======== PROVIDED ENTRIES ========

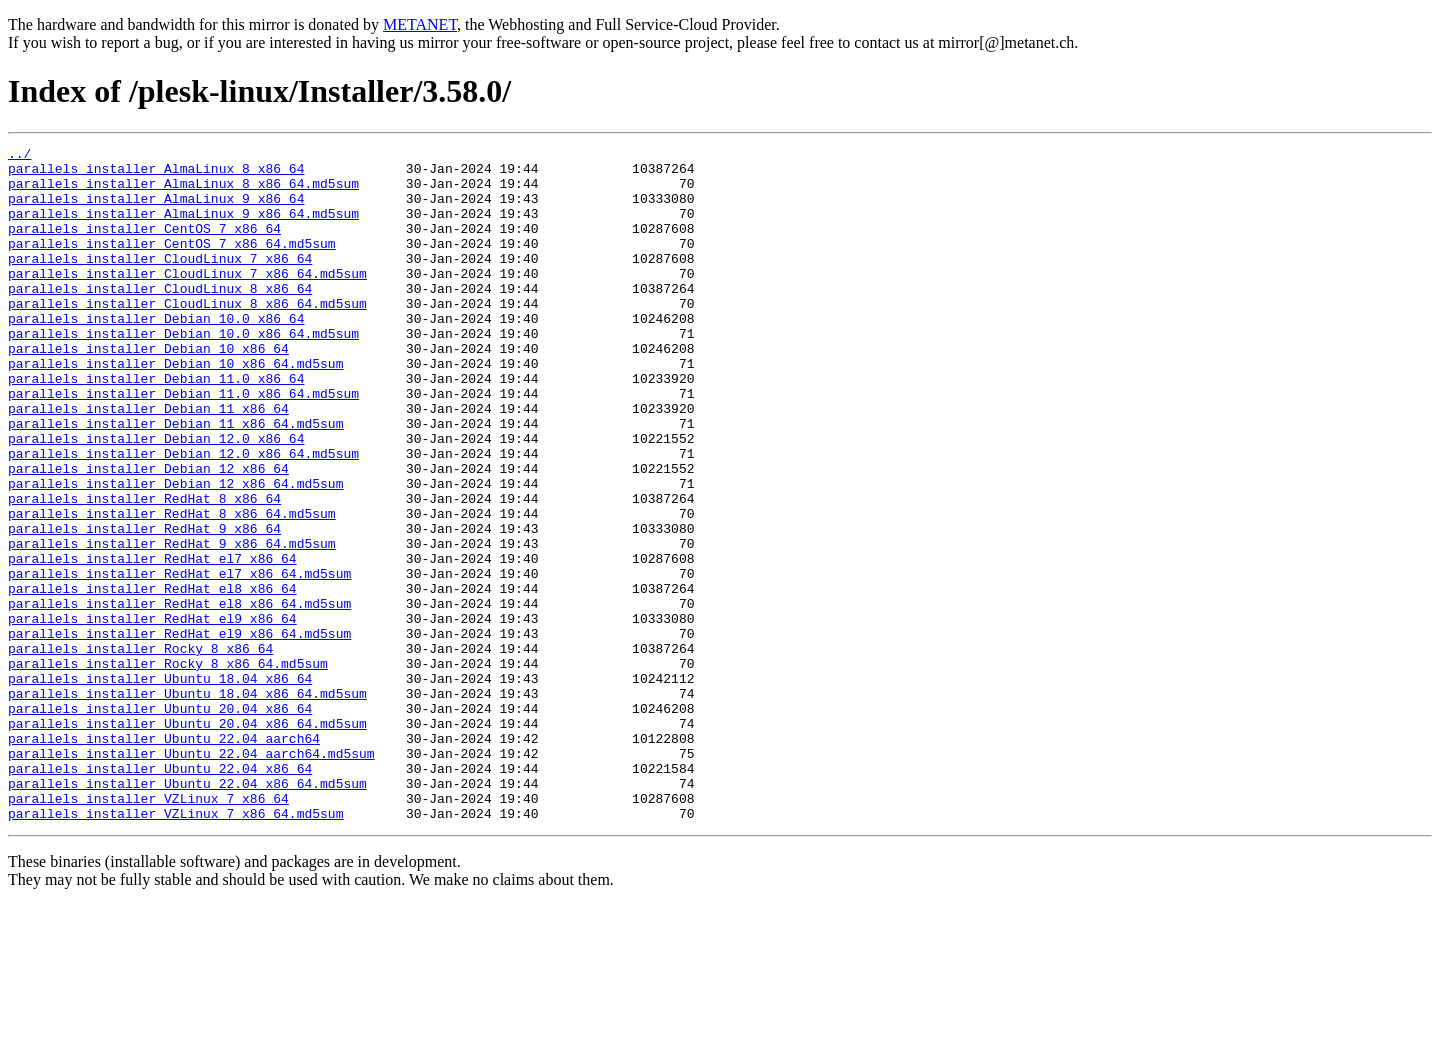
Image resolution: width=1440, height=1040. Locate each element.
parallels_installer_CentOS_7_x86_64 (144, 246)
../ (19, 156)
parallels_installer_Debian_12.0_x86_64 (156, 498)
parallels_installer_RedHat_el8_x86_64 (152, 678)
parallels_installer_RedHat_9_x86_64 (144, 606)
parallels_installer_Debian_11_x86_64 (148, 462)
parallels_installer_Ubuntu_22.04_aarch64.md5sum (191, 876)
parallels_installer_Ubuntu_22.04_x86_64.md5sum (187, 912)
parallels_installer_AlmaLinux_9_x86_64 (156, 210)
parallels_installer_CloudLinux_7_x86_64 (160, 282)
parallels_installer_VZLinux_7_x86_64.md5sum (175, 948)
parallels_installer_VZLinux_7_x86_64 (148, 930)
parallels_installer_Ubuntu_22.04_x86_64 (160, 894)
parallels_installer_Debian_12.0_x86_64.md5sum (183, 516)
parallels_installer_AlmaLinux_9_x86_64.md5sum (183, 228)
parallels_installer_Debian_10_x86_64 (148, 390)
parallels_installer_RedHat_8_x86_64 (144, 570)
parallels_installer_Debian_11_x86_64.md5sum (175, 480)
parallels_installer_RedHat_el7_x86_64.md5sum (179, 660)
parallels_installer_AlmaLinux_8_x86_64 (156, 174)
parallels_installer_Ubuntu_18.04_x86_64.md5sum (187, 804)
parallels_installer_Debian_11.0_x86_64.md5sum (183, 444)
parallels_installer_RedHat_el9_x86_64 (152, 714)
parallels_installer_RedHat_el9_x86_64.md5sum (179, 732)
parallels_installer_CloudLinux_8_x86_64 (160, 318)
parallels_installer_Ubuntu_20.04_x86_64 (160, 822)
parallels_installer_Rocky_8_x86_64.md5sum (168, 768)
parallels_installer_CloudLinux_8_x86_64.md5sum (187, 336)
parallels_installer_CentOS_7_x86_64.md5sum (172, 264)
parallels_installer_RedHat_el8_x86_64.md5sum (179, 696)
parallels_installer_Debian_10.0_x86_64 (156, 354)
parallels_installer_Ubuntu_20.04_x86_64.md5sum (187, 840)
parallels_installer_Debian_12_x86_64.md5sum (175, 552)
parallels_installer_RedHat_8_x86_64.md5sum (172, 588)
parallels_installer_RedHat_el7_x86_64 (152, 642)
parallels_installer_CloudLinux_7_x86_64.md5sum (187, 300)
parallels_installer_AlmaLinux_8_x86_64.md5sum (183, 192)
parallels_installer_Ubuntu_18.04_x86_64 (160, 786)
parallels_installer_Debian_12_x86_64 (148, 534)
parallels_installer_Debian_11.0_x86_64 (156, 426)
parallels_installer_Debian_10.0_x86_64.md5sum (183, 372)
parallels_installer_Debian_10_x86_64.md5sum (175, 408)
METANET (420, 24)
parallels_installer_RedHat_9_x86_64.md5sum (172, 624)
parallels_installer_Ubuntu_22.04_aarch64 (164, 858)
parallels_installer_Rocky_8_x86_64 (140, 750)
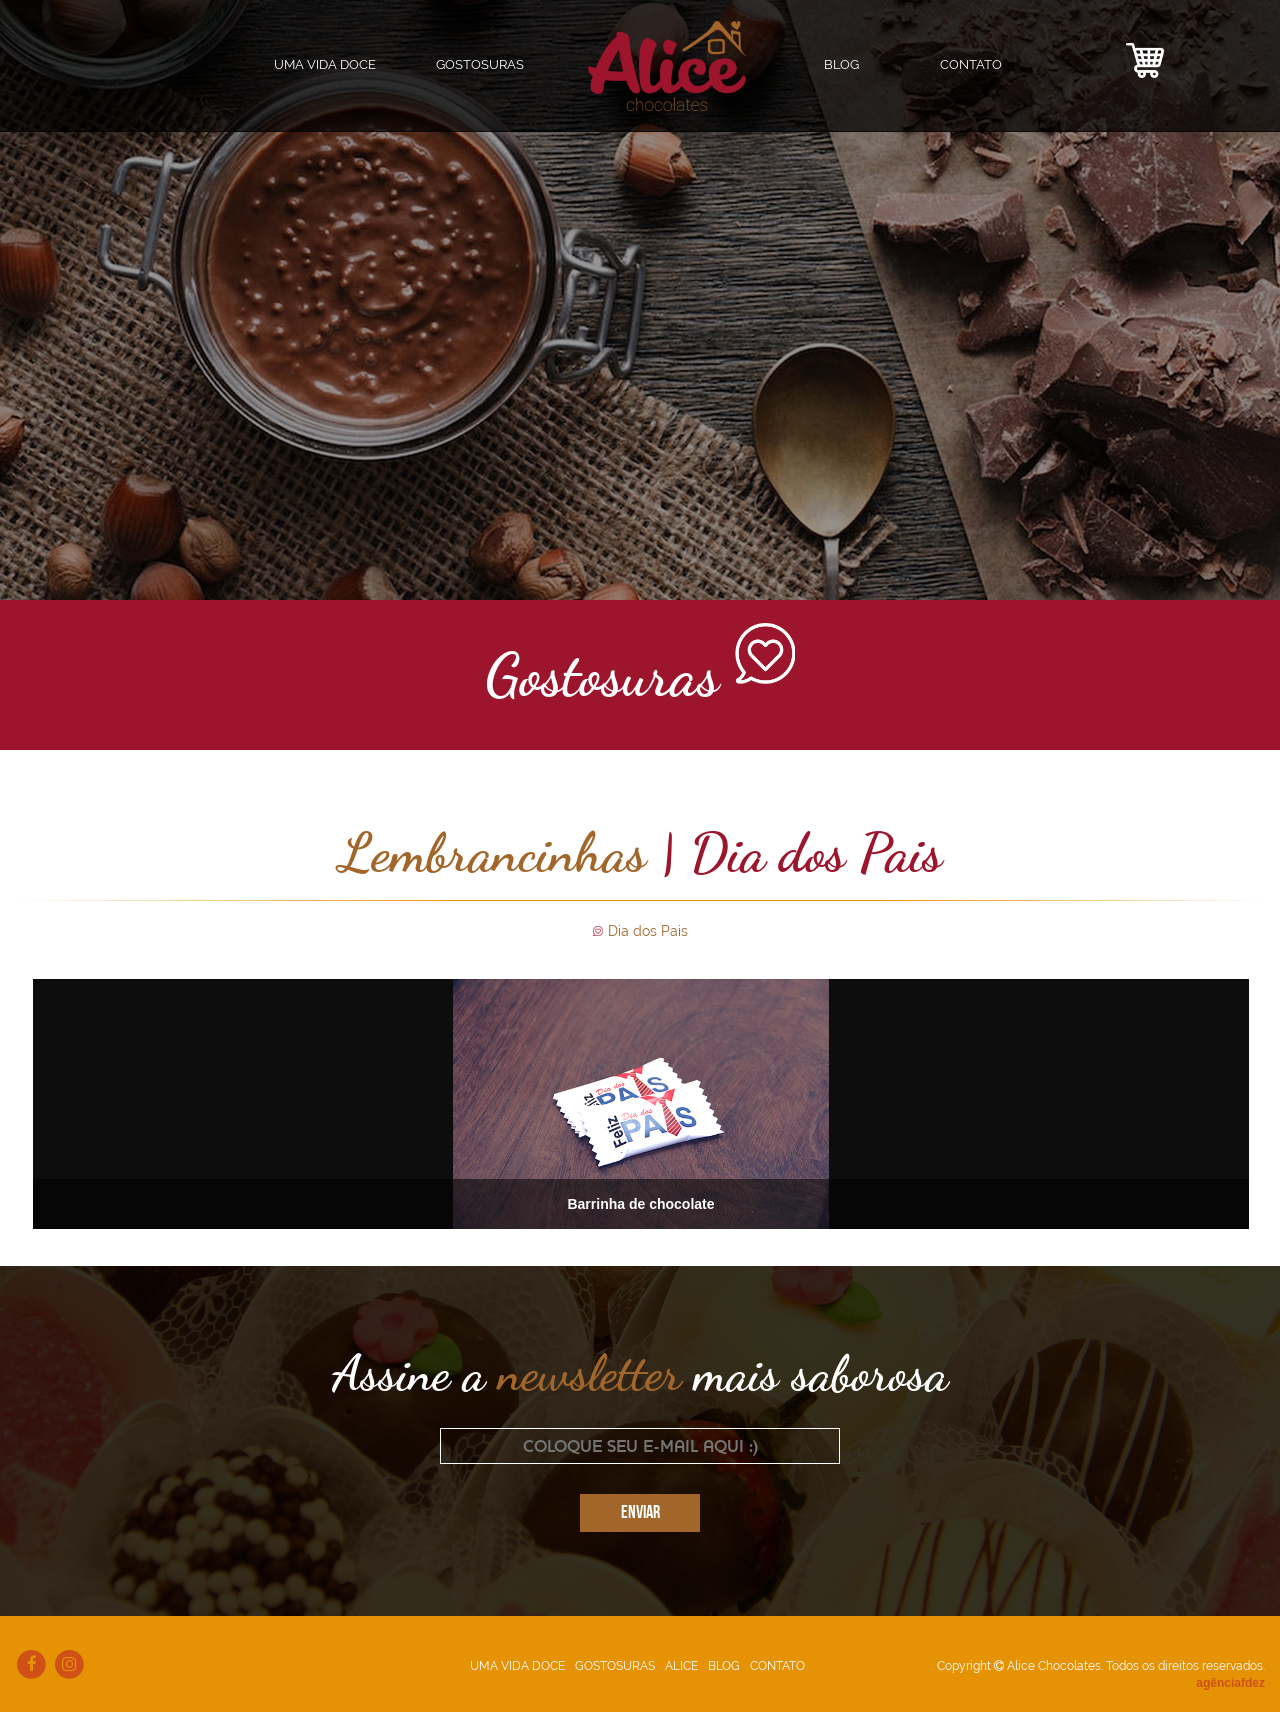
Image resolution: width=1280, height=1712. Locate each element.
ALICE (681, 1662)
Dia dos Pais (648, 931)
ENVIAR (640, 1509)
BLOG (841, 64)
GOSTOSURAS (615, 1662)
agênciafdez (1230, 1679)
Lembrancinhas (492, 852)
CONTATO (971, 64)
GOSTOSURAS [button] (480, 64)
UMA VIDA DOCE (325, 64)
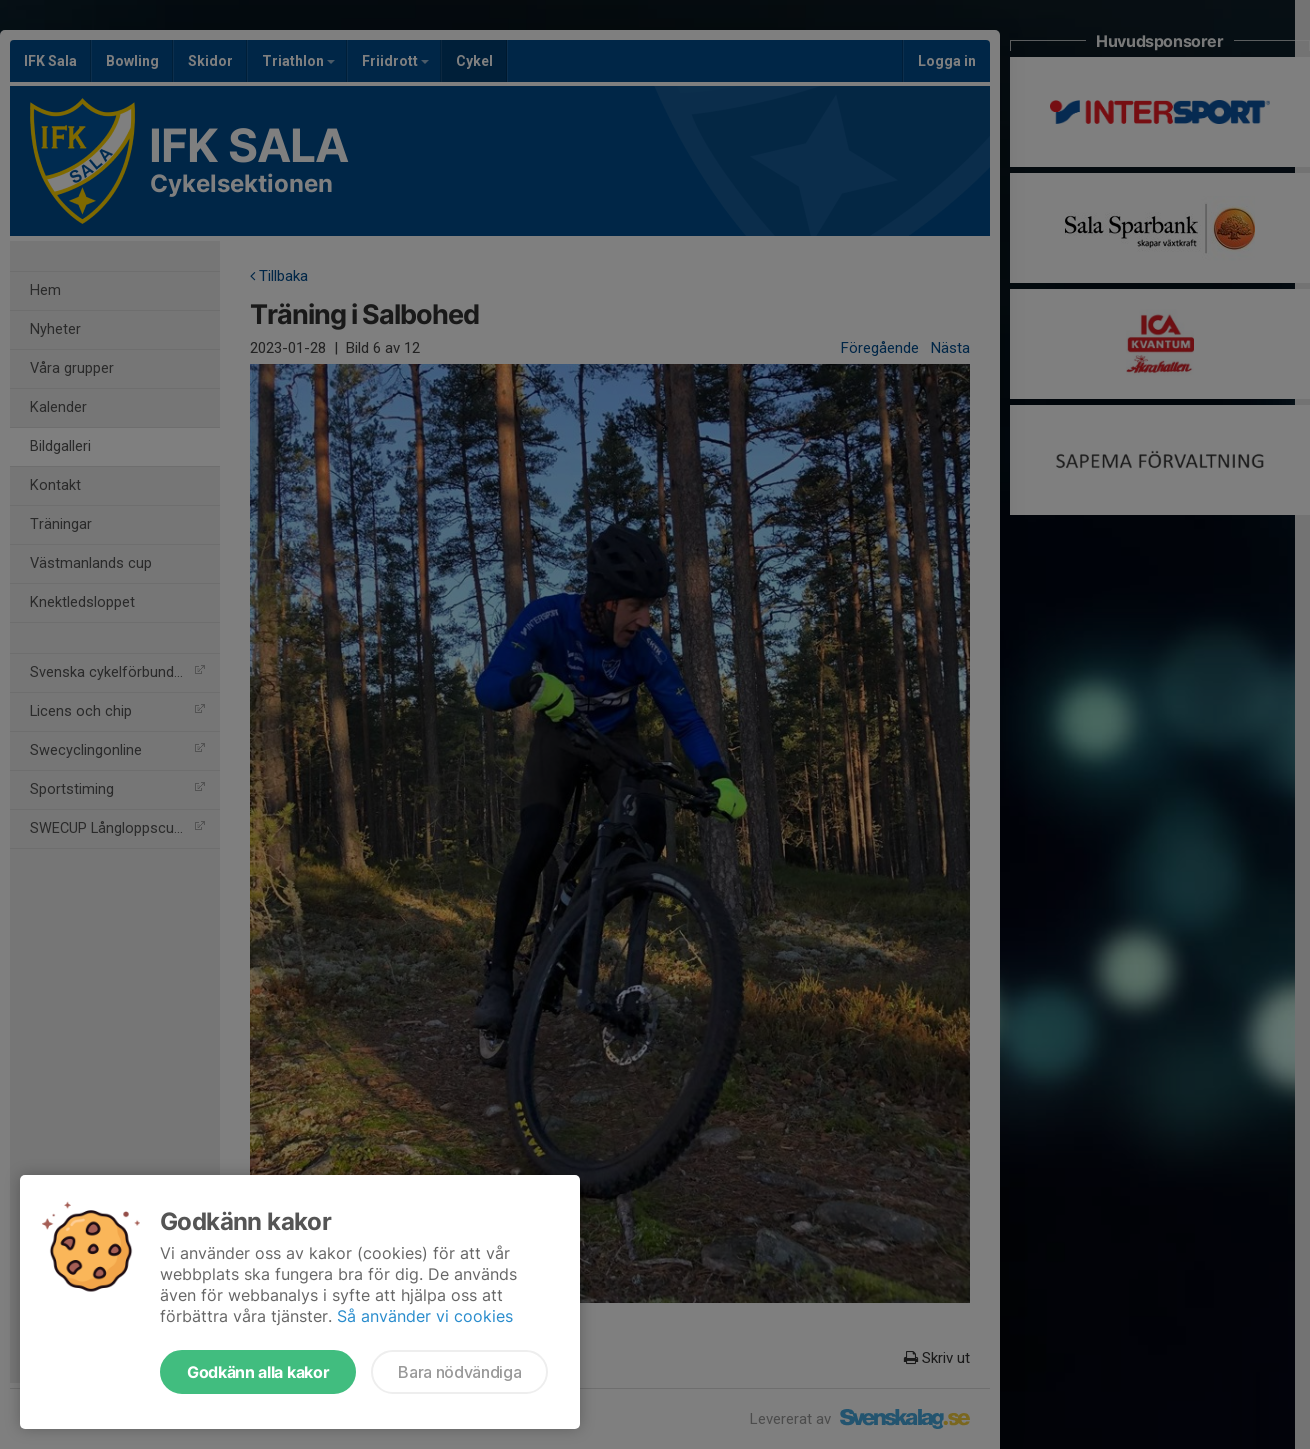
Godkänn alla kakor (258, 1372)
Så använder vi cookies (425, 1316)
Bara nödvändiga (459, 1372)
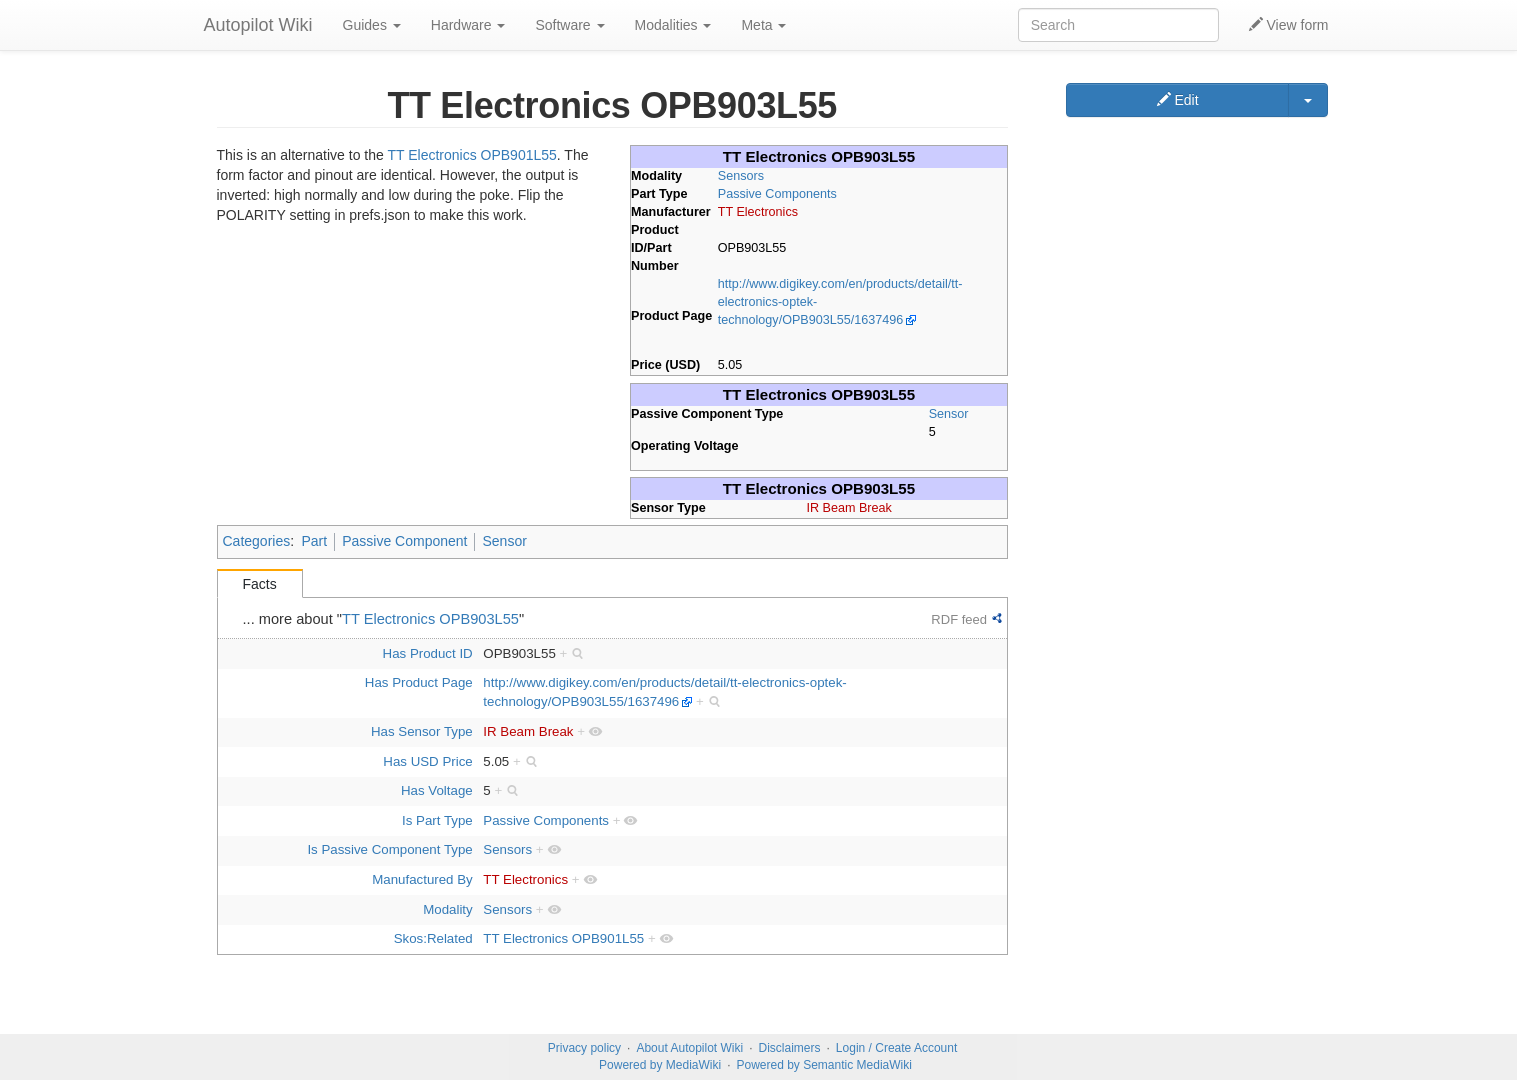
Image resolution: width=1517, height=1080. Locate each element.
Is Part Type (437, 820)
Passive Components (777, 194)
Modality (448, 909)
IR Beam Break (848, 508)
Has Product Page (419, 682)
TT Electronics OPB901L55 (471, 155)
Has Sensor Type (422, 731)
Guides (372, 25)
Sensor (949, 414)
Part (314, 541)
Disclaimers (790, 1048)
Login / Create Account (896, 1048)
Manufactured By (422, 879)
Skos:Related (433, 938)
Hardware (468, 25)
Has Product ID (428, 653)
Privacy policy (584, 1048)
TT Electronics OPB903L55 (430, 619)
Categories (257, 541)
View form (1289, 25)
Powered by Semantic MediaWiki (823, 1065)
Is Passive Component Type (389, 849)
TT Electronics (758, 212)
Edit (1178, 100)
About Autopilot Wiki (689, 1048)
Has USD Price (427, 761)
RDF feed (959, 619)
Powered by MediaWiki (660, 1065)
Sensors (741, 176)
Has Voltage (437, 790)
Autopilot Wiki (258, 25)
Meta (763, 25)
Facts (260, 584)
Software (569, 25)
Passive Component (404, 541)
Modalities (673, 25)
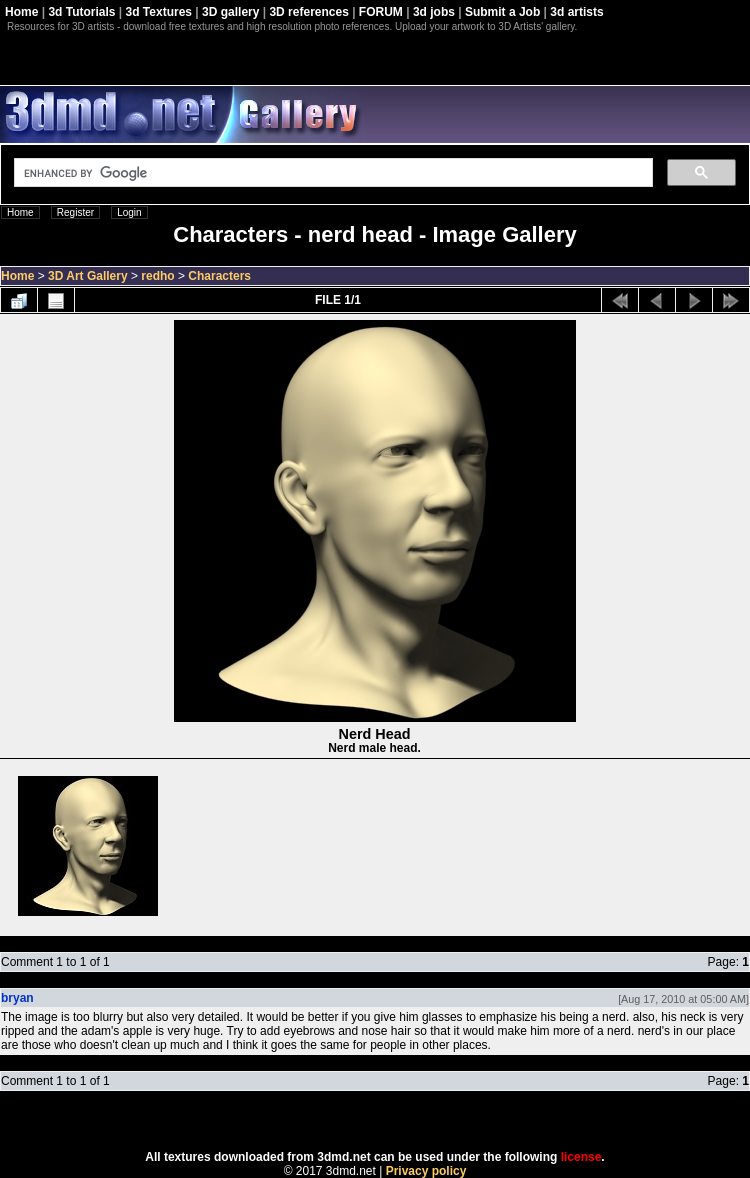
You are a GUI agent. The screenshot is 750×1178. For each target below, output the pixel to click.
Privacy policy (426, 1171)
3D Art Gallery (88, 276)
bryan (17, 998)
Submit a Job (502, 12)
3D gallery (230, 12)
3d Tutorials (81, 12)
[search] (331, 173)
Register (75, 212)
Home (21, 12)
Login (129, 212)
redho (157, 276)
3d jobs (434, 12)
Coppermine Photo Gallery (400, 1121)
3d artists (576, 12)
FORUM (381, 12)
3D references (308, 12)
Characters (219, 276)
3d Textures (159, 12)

========

**INSTRUCTIONS FOR THE TASK:**
What to print is the stretch of entries from the line with "Facts (260, 584)" up to and including the line with "3d Tutorials (81, 12)". Please print it exactly and leave out the pictures.

**ANSWER SECTION:**
Facts (260, 584)
Software (569, 25)
Passive Component (404, 541)
Modalities (673, 25)
You are a GUI agent. The screenshot is 750×1178. For each target below, output the pixel to click.
Privacy policy (426, 1171)
3D Art Gallery (88, 276)
bryan (17, 998)
Submit a Job (502, 12)
3D gallery (230, 12)
3d Tutorials (81, 12)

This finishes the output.